** GOAL OF THE EXERCISE **
Looking at the data that follows, count the lines containing the word "вырубки" and write down only that count.

** SOURCE MATERIAL **
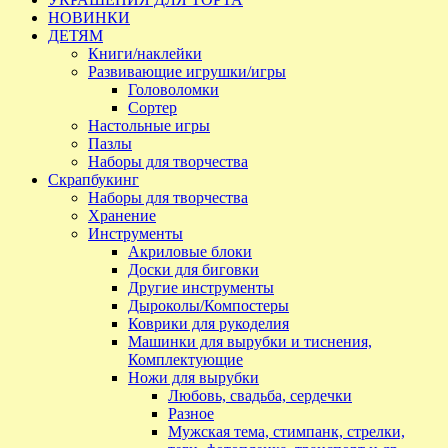
НОВИНКИ
ДЕТЯМ
Книги/наклейки
Развивающие игрушки/игры
Головоломки
Сортер
Настольные игры
Пазлы
Наборы для творчества
Скрапбукинг
Наборы для творчества
Хранение
Инструменты
Акриловые блоки
Доски для биговки
Другие инструменты
Дыроколы/Компостеры
Коврики для рукоделия
Машинки для вырубки и тиснения,
Комплектующие
Ножи для вырубки
Любовь, свадьба, сердечки
Разное
Мужская тема, стимпанк, стрелки,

** OUTPUT BELOW **
2